Instead, it is Liu who appeals, arguing the court erred in refusing to award punitive damages on this record, and in reducing the amount of attorney fees awarded, from the $62,400 sought, to $20,000. We conclude that while the judgment makes it fairly clear the court did not intend to award the amount of punitive damages suggested by Liu, it is not clear that the court intended to award no punitive damages at all. To the contrary, attachment B to the judgment explicitly provides that the court is awarding punitive damages against Wolfe, and three of his related entities, based upon findings of fraudulent conduct and their intent to injure Liu. We cannot reconcile that portion of the judgment with the court’s failure to specify any amount of such damages. We thus remand the case for clarification of the issue.

On the other hand, we agree the court abused its discretion in awarding Liu less than one-third of the attorney fees he incurred in this case. The record clearly demonstrates this was no run-of-the-mill default. Wolfe waged a hard procedural fight, including a demurrer to the original complaint, and an unsuccessful opposition to Liu’s request for a writ of attachment, and then either ignored or obstructed Liu’s efforts at discovery, necessitating several motions and court appearances by Liu’s counsel prior to the entry of default. There is nothing in the record to suggest the fees incurred by Liu weren’t warranted in these particular circumstances, and it is clear they could have been largely avoided by Wolfe’s reasonable cooperation in the process; if he intended no defense on the merits, Wolfe could have negotiated a settlement or stipulated to liability. It is Wolfe, and not Liu, who should bear the cost of his intransigence.

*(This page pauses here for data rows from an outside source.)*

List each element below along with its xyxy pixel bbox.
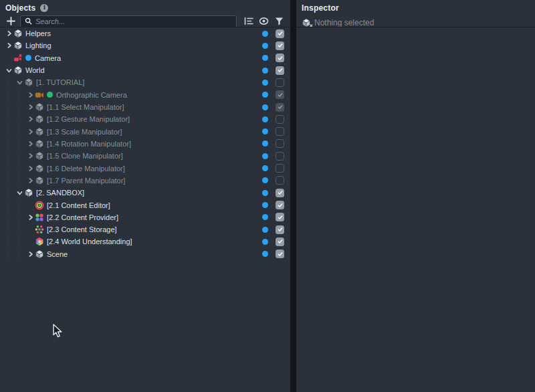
inspector-panel-header: Inspector	[296, 0, 535, 14]
chevron-right-icon[interactable]	[5, 43, 13, 48]
visibility-icon[interactable]	[256, 15, 272, 27]
tree-row[interactable]: [1.4 Rotation Manipulator]	[0, 138, 290, 150]
object-label: [1.2 Gesture Manipulator]	[47, 115, 130, 123]
tree-row[interactable]: [1.6 Delete Manipulator]	[0, 162, 290, 174]
tree-row[interactable]: [2.3 Content Storage]	[0, 223, 290, 235]
chevron-right-icon[interactable]	[26, 141, 35, 146]
filter-icon[interactable]	[272, 15, 287, 27]
visibility-dot[interactable]	[262, 31, 268, 37]
cube-icon	[13, 66, 23, 75]
enabled-checkbox[interactable]	[276, 66, 284, 75]
cube-icon	[35, 176, 44, 185]
visibility-dot[interactable]	[262, 104, 268, 110]
chevron-right-icon[interactable]	[26, 92, 35, 98]
visibility-dot[interactable]	[262, 227, 268, 233]
chevron-right-icon[interactable]	[26, 153, 35, 159]
visibility-dot[interactable]	[262, 177, 268, 183]
inspector-divider	[296, 27, 535, 27]
tree-row[interactable]: [1.2 Gesture Manipulator]	[0, 113, 290, 125]
tree-row[interactable]: [1.5 Clone Manipulator]	[0, 150, 290, 162]
chevron-right-icon[interactable]	[5, 31, 13, 36]
visibility-dot[interactable]	[262, 239, 268, 245]
chevron-right-icon[interactable]	[26, 166, 35, 171]
chevron-down-icon[interactable]	[7, 66, 12, 75]
object-label: [1.4 Rotation Manipulator]	[47, 140, 131, 148]
tree-row[interactable]: [2. SANDBOX]	[0, 187, 290, 199]
enabled-checkbox[interactable]	[276, 201, 284, 209]
tree-row[interactable]: Orthographic Camera	[0, 89, 290, 101]
object-label: [2.4 World Understanding]	[47, 237, 132, 246]
object-label: Scene	[47, 250, 68, 258]
cube-icon	[35, 250, 44, 259]
enabled-checkbox[interactable]	[276, 54, 284, 62]
search-input[interactable]	[35, 17, 232, 25]
enabled-checkbox[interactable]	[276, 78, 284, 87]
visibility-dot[interactable]	[262, 202, 268, 208]
enabled-checkbox[interactable]	[276, 176, 284, 185]
add-object-button[interactable]	[4, 15, 17, 27]
enabled-checkbox[interactable]	[276, 237, 284, 246]
chevron-down-icon[interactable]	[17, 78, 23, 87]
enabled-checkbox[interactable]	[276, 152, 284, 161]
visibility-dot[interactable]	[262, 153, 268, 159]
search-box[interactable]	[20, 15, 237, 27]
visibility-dot[interactable]	[262, 68, 268, 74]
tree-row[interactable]: Lighting	[0, 39, 290, 52]
tree-row[interactable]: [2.2 Content Provider]	[0, 211, 290, 223]
target-icon	[35, 201, 44, 210]
tree-row[interactable]: Helpers	[0, 27, 290, 39]
outline-view-icon	[244, 17, 253, 25]
enabled-checkbox[interactable]	[276, 250, 284, 258]
object-label: World	[25, 66, 45, 74]
object-label: [2.1 Content Editor]	[47, 201, 110, 209]
chevron-down-icon[interactable]	[17, 189, 23, 197]
object-label: Helpers	[25, 29, 51, 37]
visibility-dot[interactable]	[262, 165, 268, 171]
enabled-checkbox[interactable]	[276, 103, 284, 112]
green-dot-badge	[47, 92, 53, 98]
chevron-right-icon[interactable]	[26, 178, 35, 183]
tree-row[interactable]: Camera	[0, 52, 290, 64]
info-icon[interactable]: i	[40, 4, 48, 12]
tree-row[interactable]: Scene	[0, 248, 290, 260]
outline-view-icon[interactable]	[241, 15, 256, 27]
inspector-panel: Inspector ✕ Nothing selected	[296, 0, 535, 392]
visibility-dot[interactable]	[262, 43, 268, 49]
chevron-right-icon[interactable]	[26, 104, 35, 110]
enabled-checkbox[interactable]	[276, 164, 284, 173]
visibility-dot[interactable]	[262, 190, 268, 196]
visibility-dot[interactable]	[262, 80, 268, 86]
enabled-checkbox[interactable]	[276, 41, 284, 50]
chevron-right-icon[interactable]	[26, 116, 35, 122]
enabled-checkbox[interactable]	[276, 115, 284, 124]
visibility-dot[interactable]	[262, 251, 268, 257]
enabled-checkbox[interactable]	[276, 189, 284, 197]
plus-icon	[7, 17, 15, 25]
tree-row[interactable]: World	[0, 64, 290, 76]
chevron-right-icon[interactable]	[26, 252, 35, 257]
enabled-checkbox[interactable]	[276, 213, 284, 221]
visibility-dot[interactable]	[262, 128, 268, 134]
tree-row[interactable]: [1.1 Select Manipulator]	[0, 101, 290, 113]
tree-row[interactable]: [1.7 Parent Manipulator]	[0, 175, 290, 187]
enabled-checkbox[interactable]	[276, 225, 284, 234]
tree-row[interactable]: [2.4 World Understanding]	[0, 235, 290, 248]
visibility-dot[interactable]	[262, 92, 268, 98]
visibility-dot[interactable]	[262, 116, 268, 122]
visibility-dot[interactable]	[262, 214, 268, 220]
enabled-checkbox[interactable]	[276, 90, 284, 99]
visibility-dot[interactable]	[262, 140, 268, 146]
cube-icon	[35, 114, 44, 124]
object-label: [1.5 Clone Manipulator]	[47, 152, 123, 160]
visibility-dot[interactable]	[262, 55, 268, 61]
chevron-right-icon[interactable]	[26, 129, 35, 134]
tree-row[interactable]: [1.3 Scale Manipulator]	[0, 126, 290, 138]
tree-row[interactable]: [1. TUTORIAL]	[0, 76, 290, 88]
funnel-icon	[275, 17, 284, 25]
tree-row[interactable]: [2.1 Content Editor]	[0, 199, 290, 211]
enabled-checkbox[interactable]	[276, 127, 284, 136]
object-tree: HelpersLightingCameraWorld[1. TUTORIAL]O…	[0, 27, 290, 392]
enabled-checkbox[interactable]	[276, 139, 284, 148]
enabled-checkbox[interactable]	[276, 29, 284, 38]
chevron-right-icon[interactable]	[26, 215, 35, 220]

The judgment is reversed, and the case remanded with directions to include therein the full amount of fees requested by Liu in his request for court judgment, and to consider an additional request for attorney fees incurred by Liu in connection with this appeal. The trial court should also clarify its intent with regard to punitive damages.

FACTS

Liu’s first amended complaint alleges Wolfe is both an attorney and a licensed investment advisor. He has several related entities through which he conducts his investment business, including respondents Juris Wealth Management (Juris Wealth), Real Equity Pursuit, LLC (REP), and Juris Wealth Management, P.C. (Juris Wealth P.C.) In October of 2006, Liu attended an investment seminar conducted by Wolfe and Juris Wealth, and was given promotional literature which claimed, among other things, that “[w]hat makes us unique in our market is that we provide services and expertise through the power of a law firm. We provide our clients the full benefits of attorney-client privilege, fiduciary protection, tax intelligence, legal competence and professionalism that financial planning firms and mortgage brokerages cannot.”

Liu thereafter met with Wolfe to obtain investment advice, and Wolfe allegedly encouraged him to borrow $150,000 against the equity in his home, and invest that money through Wolfe and Juris Wealth in what he claimed was a “safe” option – described as constituting part of a larger sum loaned to a man named Roger Pawson, who was described as the president of “Cal-Bay International, Inc. (Cal-Bay.) Wolfe allegedly told Liu that the investment would be fully secured by first trust deeds on valuable real property in Utah. Wolfe also allegedly told Liu his investment would be “short-term, ” approximately 12 months in duration, and would yield a return of 2.5 percent per month. Wolfe represented that he had significant experience and expertise with this type of investment.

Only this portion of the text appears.